Pregnant women should avoid travelling to countries where there is high risk of malaria, dengue or other mosquito-transmitted diseases. Pregnant women are more vulnerable to malaria, which is a highly serious condition associated with premature delivery, miscarriage, low birth weight and even death.
Whatever be the trimester period or travel destination, make sure you talk with your doctor or midwife before booking your trip. It is advisable to bring an approval note, delivery due date, medication details you’re currently on, and any risks or complications to avoid details, particularly if you are over 28 weeks. Note that there are some airlines, cruise and boat services which require your doctor to sign a pre-written precaution note. It is also handy to carry your pregnancy note along with any insurance documents, relevant medical records, prescriptions and medications you are in.

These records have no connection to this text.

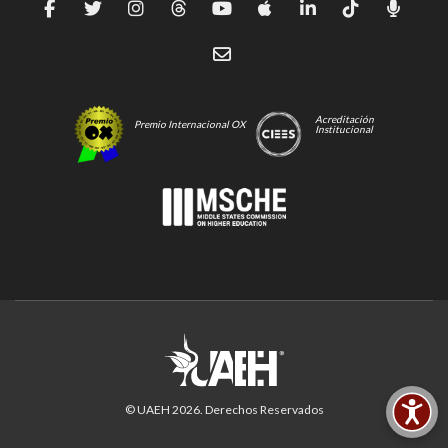
Acreditación
Premio Internacional OX
Institucional
© UAEH
2026
. Derechos Reservados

When it comes to your travel insurance, ensure you are covered for eventualities like premature birth; labour medical care; new-born baby care and cost of change of return trip date, if any.
Check all the details of the nearest hospital location, healthcare facilities and emergency numbers, just in case, especially if you are travelling abroad. It is also important to keep yourself really comfy. Drink plenty of water and avoid aerated drinks, and too much of alcohol and caffeine. If you are flying, going for an aisle seat will enhance mobility. Wearing loose clothes and comfortable footwear will ensure smooth travel.

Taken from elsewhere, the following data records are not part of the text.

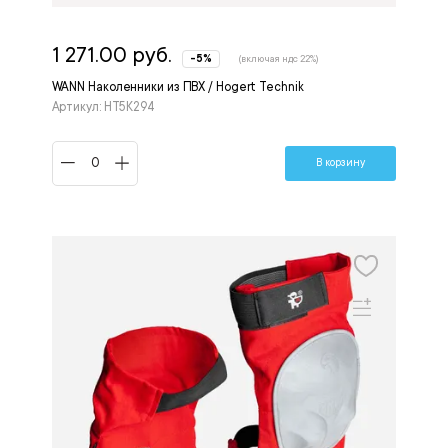
1 271.00 руб.
-5%
(включая ндс 22%)
WANN Наколенники из ПВХ / Hogert Technik
Артикул: HT5K294
В корзину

Do some exercises and take sufficient breaks when you are pregnant and 6 weeks afterwards, as you would be prone to DVT (Deep Vein Thrombosis). In the case of DVT, go for a heparin shot only on the advice of a qualified doctor. Take regular walks around the plane. Doing in-seats exercise every half an hour and wearing the correct type and size of graduated elastic compression stockings are a must-to-do, especially, during air travel.
Once at your destination, you should be selective and rather sensible about what you eat. Taking bottled water may protect you from causing stomach disorder and diarrhoea. Avoiding foods that may have adverse effects is necessary, and you can seek the assistance of a midwife to know about such foods. If you fall ill, keep yourself hydrated, and continue eating for your baby’s health, even if you aren’t hungry.
Keep physically active and ensure you put your feet up and schedule regular breaks. Relax and don’t involve in any risky tasks or activities. Avoid using thermal pools, steam rooms and saunas. In case of extreme weather conditions, stay indoors, and, if at all, you need to go out, use a suitable high factor sun cream as and when required.
Make a note of all the things you have just read, and prepare a quick checklist of must-to-do before planning your next trip, in case, when you are pregnant. Rest assured, have a great trip and awesome fun!